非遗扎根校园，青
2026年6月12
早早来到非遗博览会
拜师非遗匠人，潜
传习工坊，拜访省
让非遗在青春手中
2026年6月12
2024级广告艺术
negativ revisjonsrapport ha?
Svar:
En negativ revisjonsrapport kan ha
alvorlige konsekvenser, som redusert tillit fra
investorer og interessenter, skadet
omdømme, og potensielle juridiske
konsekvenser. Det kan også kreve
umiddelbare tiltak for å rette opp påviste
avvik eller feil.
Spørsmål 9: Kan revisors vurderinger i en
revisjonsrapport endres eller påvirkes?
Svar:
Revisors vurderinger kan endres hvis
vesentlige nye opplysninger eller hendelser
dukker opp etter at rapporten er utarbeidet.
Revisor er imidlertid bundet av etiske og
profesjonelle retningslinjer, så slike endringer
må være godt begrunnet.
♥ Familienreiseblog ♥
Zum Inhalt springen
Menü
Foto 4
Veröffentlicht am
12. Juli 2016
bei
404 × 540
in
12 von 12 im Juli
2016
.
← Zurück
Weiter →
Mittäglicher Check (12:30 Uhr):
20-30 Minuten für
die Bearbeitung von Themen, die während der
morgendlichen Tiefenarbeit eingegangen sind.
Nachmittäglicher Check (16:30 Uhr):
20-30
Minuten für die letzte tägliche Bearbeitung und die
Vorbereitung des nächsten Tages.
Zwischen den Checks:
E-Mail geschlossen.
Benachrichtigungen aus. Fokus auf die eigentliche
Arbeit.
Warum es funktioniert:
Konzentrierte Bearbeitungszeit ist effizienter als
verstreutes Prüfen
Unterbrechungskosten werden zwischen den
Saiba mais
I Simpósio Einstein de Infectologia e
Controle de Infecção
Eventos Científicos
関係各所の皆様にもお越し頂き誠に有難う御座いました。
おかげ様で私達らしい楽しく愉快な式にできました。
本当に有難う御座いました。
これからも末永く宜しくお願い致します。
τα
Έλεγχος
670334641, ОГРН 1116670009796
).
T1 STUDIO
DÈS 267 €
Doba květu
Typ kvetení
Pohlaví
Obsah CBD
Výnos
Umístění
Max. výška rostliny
+--
HOW TO COMPLETE THIS TASK: Find the line that contains "verstreutes Prüfen". Repeat it and every line after it, exactly as written, up to and including the last line of the records above.

SOLUTION TO THIS TASK:
verstreutes Prüfen
Unterbrechungskosten werden zwischen den
Saiba mais
I Simpósio Einstein de Infectologia e
Controle de Infecção
Eventos Científicos
関係各所の皆様にもお越し頂き誠に有難う御座いました。
おかげ様で私達らしい楽しく愉快な式にできました。
本当に有難う御座いました。
これからも末永く宜しくお願い致します。
τα
Έλεγχος
670334641, ОГРН 1116670009796
).
T1 STUDIO
DÈS 267 €
Doba květu
Typ kvetení
Pohlaví
Obsah CBD
Výnos
Umístění
Max. výška rostliny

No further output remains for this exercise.